Among these records, which lines include "speech"? Copy them out.

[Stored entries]
········

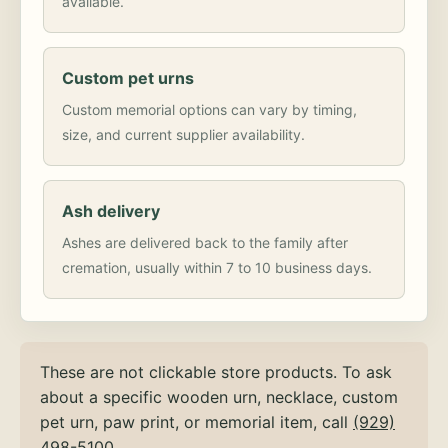
available.
Custom pet urns
Custom memorial options can vary by timing,
size, and current supplier availability.
Ash delivery
Ashes are delivered back to the family after
cremation, usually within 7 to 10 business days.
These are not clickable store products. To ask
about a specific wooden urn, necklace, custom
pet urn, paw print, or memorial item, call
(929)
498-5100
.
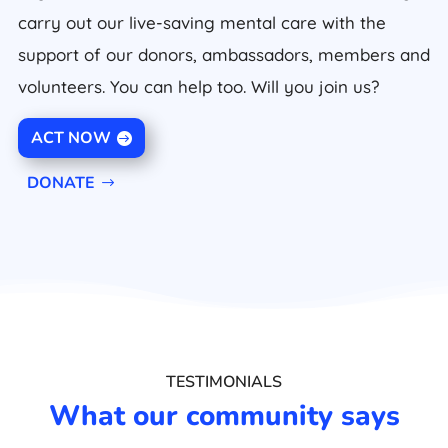
carry out our live-saving mental care with the
support of our donors, ambassadors, members and
volunteers. You can help too. Will you join us?
ACT NOW
DONATE
TESTIMONIALS
What our community says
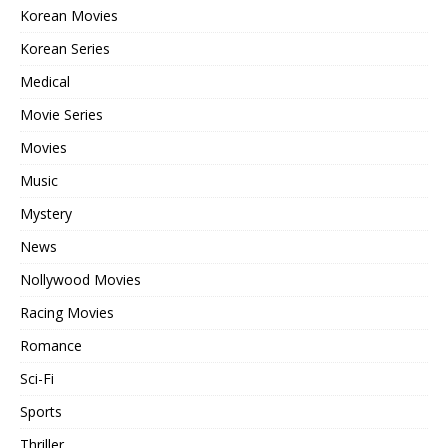
Korean Movies
Korean Series
Medical
Movie Series
Movies
Music
Mystery
News
Nollywood Movies
Racing Movies
Romance
Sci-Fi
Sports
Thriller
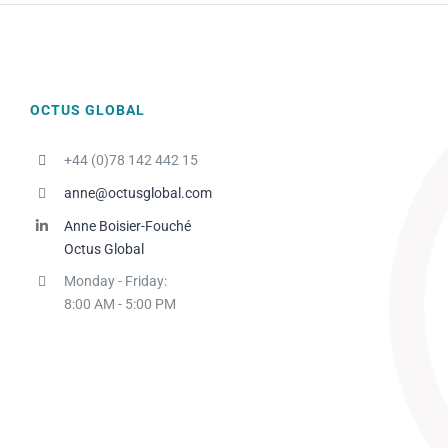
OCTUS GLOBAL
+44 (0)78 142 442 15
anne@octusglobal.com
Anne Boisier-Fouché
Octus Global
Monday - Friday:
8:00 AM - 5:00 PM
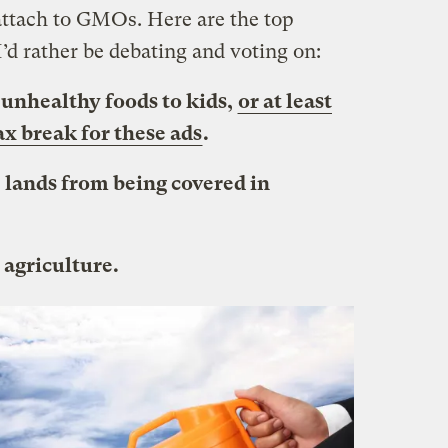
attach to GMOs. Here are the top
 I’d rather be debating and voting on:
f unhealthy foods to kids,
or at least
ax break for these ads
.
e lands from being covered in
 agriculture.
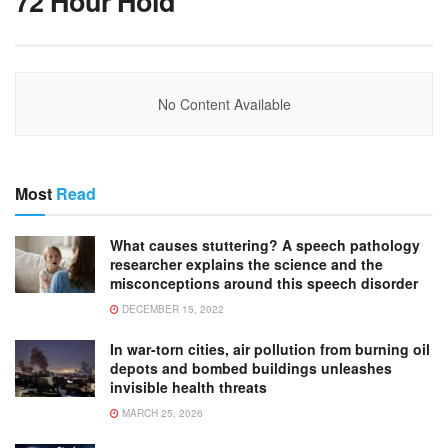
72 Hour Hold
No Content Available
Most
Read
What causes stuttering? A speech pathology
researcher explains the science and the
misconceptions around this speech disorder
DECEMBER 15, 2022
In war-torn cities, air pollution from burning oil
depots and bombed buildings unleashes
invisible health threats
MARCH 25, 2026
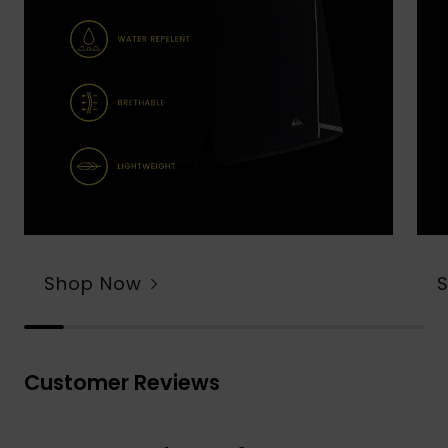
Shop Now
Customer Reviews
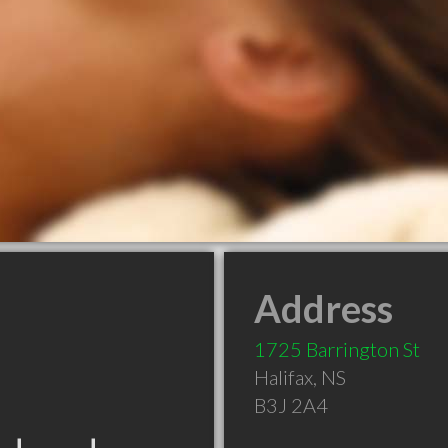
Address
1725 Barrington St
Halifax
,
NS
B3J 2A4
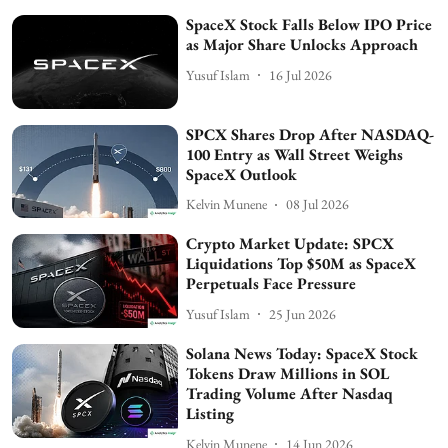
SpaceX Stock Falls Below IPO Price
as Major Share Unlocks Approach
Yusuf Islam
16 Jul 2026
SPCX Shares Drop After NASDAQ-
100 Entry as Wall Street Weighs
SpaceX Outlook
Kelvin Munene
08 Jul 2026
Crypto Market Update: SPCX
Liquidations Top $50M as SpaceX
Perpetuals Face Pressure
Yusuf Islam
25 Jun 2026
Solana News Today: SpaceX Stock
Tokens Draw Millions in SOL
Trading Volume After Nasdaq
Listing
Kelvin Munene
14 Jun 2026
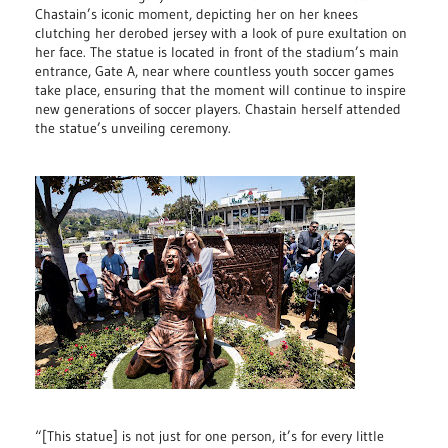
Chastain’s iconic moment, depicting her on her knees
clutching her derobed jersey with a look of pure exultation on
her face. The statue is located in front of the stadium’s main
entrance, Gate A, near where countless youth soccer games
take place, ensuring that the moment will continue to inspire
new generations of soccer players. Chastain herself attended
the statue’s unveiling ceremony.
“[This statue] is not just for one person, it’s for every little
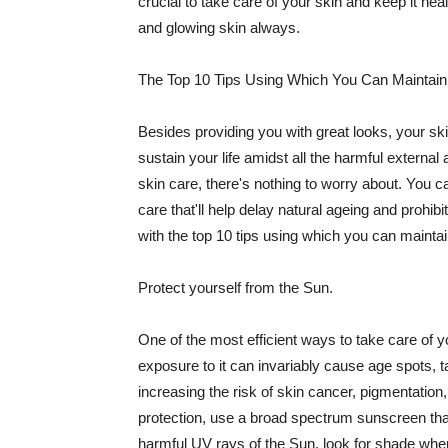
crucial to take care of your skin and keep it heal
and glowing skin always.
The Top 10 Tips Using Which You Can Maintain
Besides providing you with great looks, your sk
sustain your life amidst all the harmful externa
skin care, there's nothing to worry about. You ca
care that'll help delay natural ageing and prohibi
with the top 10 tips using which you can maintai
Protect yourself from the Sun.
One of the most efficient ways to take care of you
exposure to it can invariably cause age spots, 
increasing the risk of skin cancer, pigmentation
protection, use a broad spectrum sunscreen that h
harmful UV rays of the Sun, look for shade when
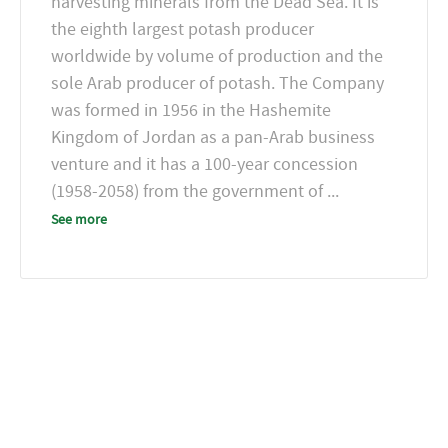
harvesting minerals from the Dead Sea. It is
the eighth largest potash producer
worldwide by volume of production and the
sole Arab producer of potash. The Company
was formed in 1956 in the Hashemite
Kingdom of Jordan as a pan-Arab business
venture and it has a 100-year concession
(1958-2058) from the government of
...
See more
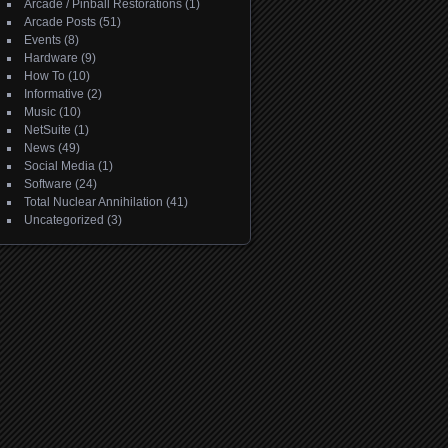
Arcade / Pinball Restorations
(1)
Arcade Posts
(51)
Events
(8)
Hardware
(9)
How To
(10)
Informative
(2)
Music
(10)
NetSuite
(1)
News
(49)
Social Media
(1)
Software
(24)
Total Nuclear Annihilation
(41)
Uncategorized
(3)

········

> _RESULT_:
What causes stuttering? A speech pathology
misconceptions around this speech disorder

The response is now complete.